Friday, September 9, 2011

Nausea notes & questions

As a bit of an experiment, I thought I'd post my notes for Nausea to the blog ahead of the discussion in the eventuality that it might come in handy.  These are the notes I took while reading with just a bit of retrospection, so please pardon the roughness--be sure to reference the text since the quotes are barely snippets.  This is only tip-of-the-iceberg stuff on a novel with incredible depth...

-1st person, diary format: does it work?
-Is this book basically auto-biographical?  To what extent?
-p22: "Some of these days" ... "nothing can interrupt it but all can break it" -- Theme reprised at end of book
-p34 First bout with Self-Taught Man" -is he real or Antoine's imaginary interlocutor/alter-ego?  Later on, when the Corsican punches Self-Taught Man, is Sartre making a metaphor about Antoine's triumph over ego?
-p37 "something is beginning in order to end"... "I like to see that minute pass"  Great!  What is "adventure?"
-p57 Adventure definition (paraphrased): "growing old w/ woman" -element of the passing of time & irretrievability of past.  Connection to Proust?
-p53 another example of lost time (bottom of page)
-p63 Excellent summation of Antoine & Anny, another example of time
-p70 "Must not think too much about the value of history" and "having made love is much better than making it" -do you agree?
-p84 "I had always realized it; I hadn't the right to exist."  p85 (top): "A right is nothing more than the other aspect of duty."  Do you relate/agree?
-p95 "True nature of the present".... at bottom -any connection to nihilism?
-p117 Categorization of humanists.  Why?  Do you agree?  Does this fit the themes of the book or seem out of place?
-p127 Sartre expounds on the nature of existence: does it hide itself?  Can we only see the ephemera and not the thing in itself?  What is "being?"  Why should we be concerned enough to ask these questions?  Related topics: terror management theory, memento mori, the inability of language to capture essence, Heraclitus ("you cannot step into the same river twice")
-p169 What does it mean to "outlive oneself?"
-Is this basically a love story?  With a person?  With existence?  With both?  Or is it a thinly-veiled philosophy book in the guise of fiction?
-Is the ending satisfactory?

I hope everyone enjoyed this book; I certainly did.  Looking forward to the discussion Sunday!

Monday, August 15, 2011

Sartre: Nausea

Great Nathanael West discussion last night--intense--loved it!  Next round: Nausea by Jean-Paul Sartre.  Discussion will be on September 11th at 7 PM.

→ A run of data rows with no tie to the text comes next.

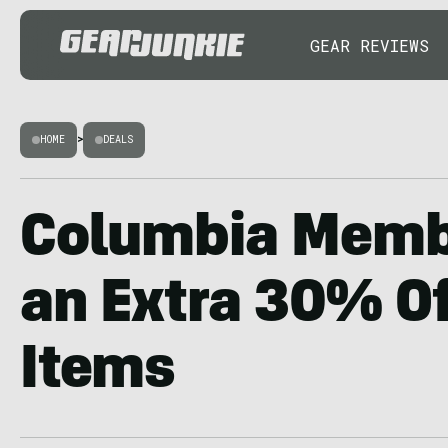
GEAR REVIEWS
HOME
>
DEALS
Columbia Memb
an Extra 30% Of
Items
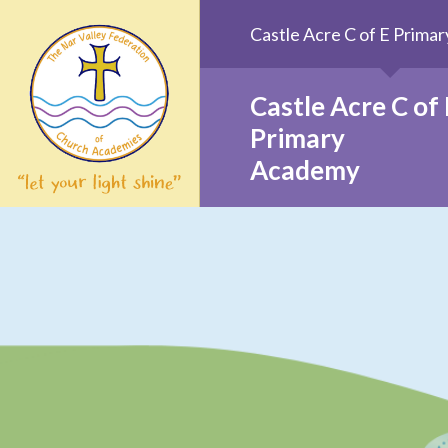
Skip to content ↓
Castle Acre C of E Prim
Castle Acre C of 
Primary
Academy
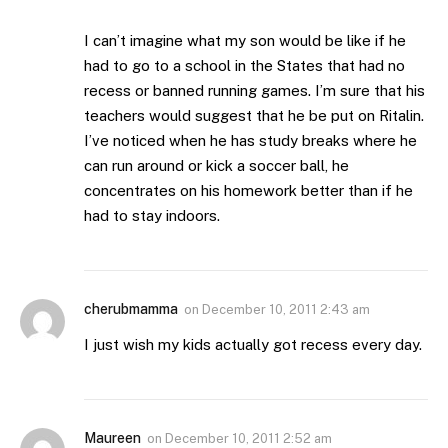
I can’t imagine what my son would be like if he
had to go to a school in the States that had no
recess or banned running games. I’m sure that his
teachers would suggest that he be put on Ritalin.
I’ve noticed when he has study breaks where he
can run around or kick a soccer ball, he
concentrates on his homework better than if he
had to stay indoors.
cherubmamma
on
December 10, 2011 2:43 am
I just wish my kids actually got recess every day.
Maureen
on
December 10, 2011 2:52 am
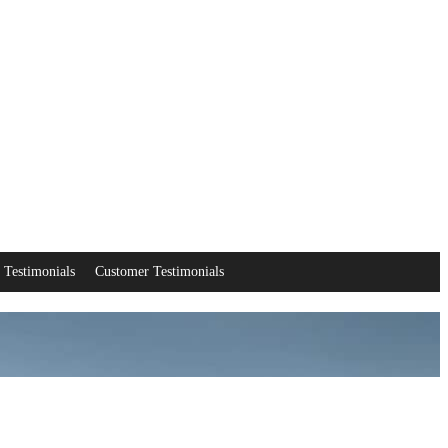
Testimonials
Customer Testimonials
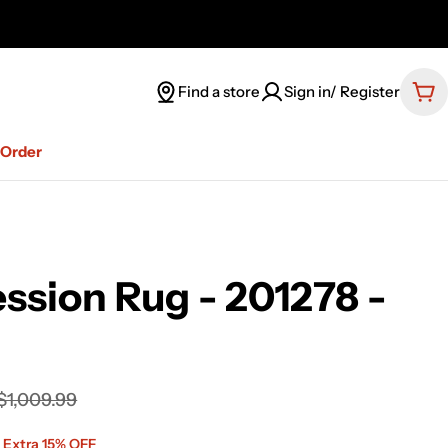
Find a store
Sign in/ Register
Car
-Order
ssion Rug - 201278 -
$1,009.99
 Extra 15% OFF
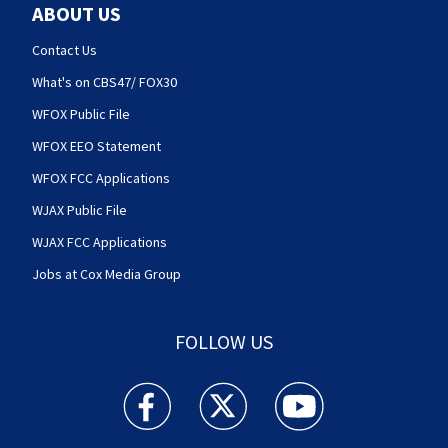
ABOUT US
Contact Us
What's on CBS47/ FOX30
WFOX Public File
WFOX EEO Statement
WFOX FCC Applications
WJAX Public File
WJAX FCC Applications
Jobs at Cox Media Group
FOLLOW US
Action News Jax facebook feed(Opens a new w
Action News Jax twitter feed(Opens
Action News Jax youtube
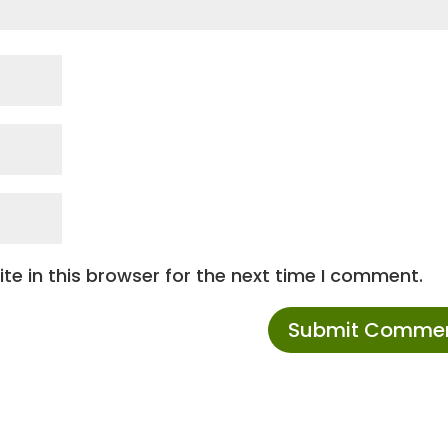
e in this browser for the next time I comment.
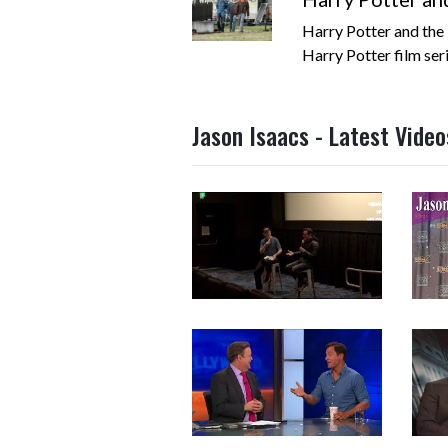
Harry Potter and the 
Harry Potter film serie
Jason Isaacs - Latest Video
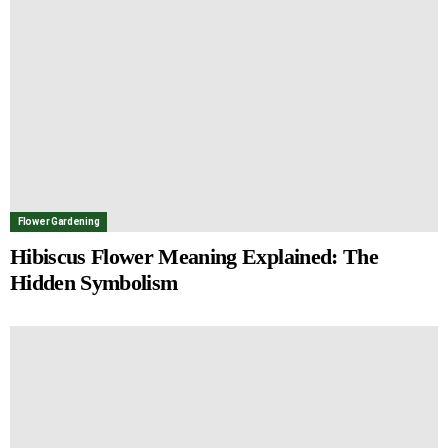
Flower Gardening
Hibiscus Flower Meaning Explained: The
Hidden Symbolism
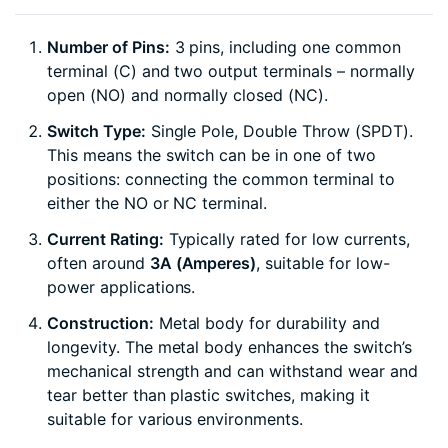
Number of Pins:
3 pins, including one common
terminal (C) and two output terminals – normally
open (NO) and normally closed (NC).
Switch Type:
Single Pole, Double Throw (SPDT).
This means the switch can be in one of two
positions: connecting the common terminal to
either the NO or NC terminal.
Current Rating:
Typically rated for low currents,
often around
3A (Amperes)
, suitable for low-
power applications.
Construction:
Metal body for durability and
longevity. The metal body enhances the switch’s
mechanical strength and can withstand wear and
tear better than plastic switches, making it
suitable for various environments.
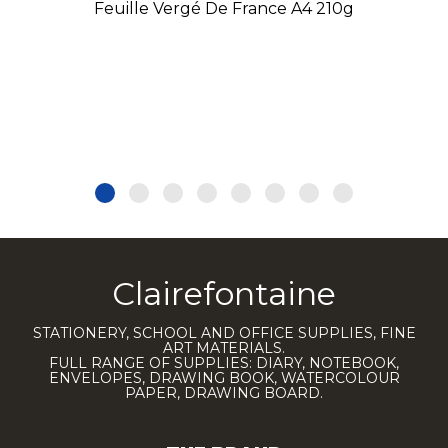
Feuille Vergé De France A4 210g
Clairefontaine
STATIONERY, SCHOOL AND OFFICE SUPPLIES, FINE
ART MATERIALS.
FULL RANGE OF SUPPLIES: DIARY, NOTEBOOK,
ENVELOPES, DRAWING BOOK, WATERCOLOUR
PAPER, DRAWING BOARD.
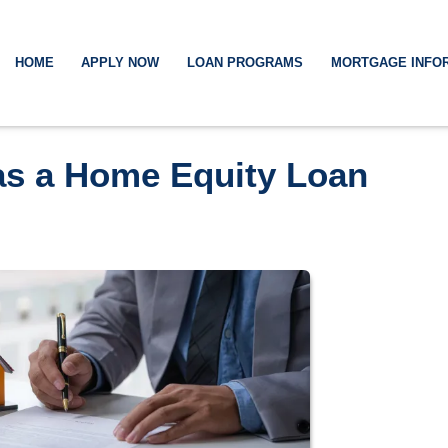
HOME
APPLY NOW
LOAN PROGRAMS
MORTGAGE INFO
has a Home Equity Loan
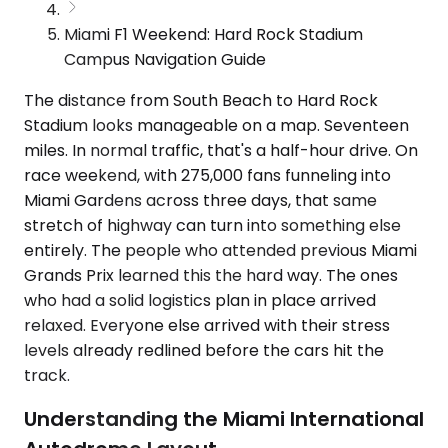
Miami F1 Weekend: Hard Rock Stadium
Campus Navigation Guide
The distance from South Beach to Hard Rock
Stadium looks manageable on a map. Seventeen
miles. In normal traffic, that's a half-hour drive. On
race weekend, with 275,000 fans funneling into
Miami Gardens across three days, that same
stretch of highway can turn into something else
entirely. The people who attended previous Miami
Grands Prix learned this the hard way. The ones
who had a solid logistics plan in place arrived
relaxed. Everyone else arrived with their stress
levels already redlined before the cars hit the
track.
Understanding the Miami International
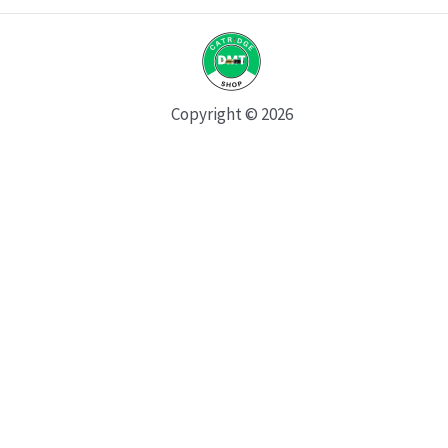
Copyright © 2026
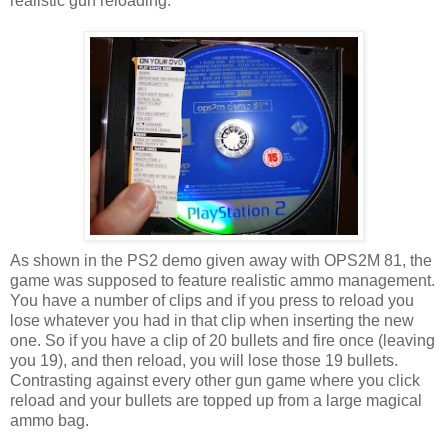
realistic gun reloading.
As shown in the PS2 demo given away with OPS2M 81, the
game was supposed to feature realistic ammo management.
You have a number of clips and if you press to reload you
lose whatever you had in that clip when inserting the new
one. So if you have a clip of 20 bullets and fire once (leaving
you 19), and then reload, you will lose those 19 bullets.
Contrasting against every other gun game where you click
reload and your bullets are topped up from a large magical
ammo bag.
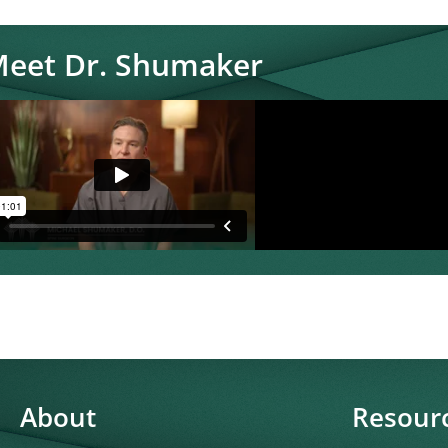
eet Dr. Shumaker
About
Resour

Winner of the 1964 Nobel Prize for Literature, Jean-Paul Sartre, French philosopher, critic, novelist, and dramatist, holds a position of singular eminence in the world of letters. Among readers and critics familiar with the whole of Sartre's work, it is generally recognized that his earliest novel, La Nausee (first published in 1938), is his finest and most significant. It is unquestionably a key novel of the twentieth century and a landmark in Existentialist fiction. Nausea is the story of Antoine Roquentin, a French writer who is horrified at his own existence. In impressionistic, diary form he ruthlessly catalogues his every feeling and sensation. His thoughts culminate in a pervasive, overpowering feeling of nausea which "spreads at the bottom of the viscous puddle, at the bottom of our time--the time of purple suspenders and broken chair seats; it is made of wide, soft instants, spreading at the edge, like an oil stain." Roquentin's efforts to come to terms with life, his philosophical and psychological struggles, give Sartre the opportunity to dramatize the tenets of his Existentialist creed.
--from http://www.booksinc.net/book/9780811217002


Saturday, August 6, 2011

Italo Calvino

Stumbled on this great Italo Calvino resource/depository here awhile back, in both Chinese and English.  I've only read a couple of his books so far, but both (Invisible Cities and T-Zero) were utterly amazing combinations of Borgesian logical proofs and "what if?" mysticism, flights of surrealistic fancy a la Michel Leiris, approachably and impeccably written, words for the inner mind.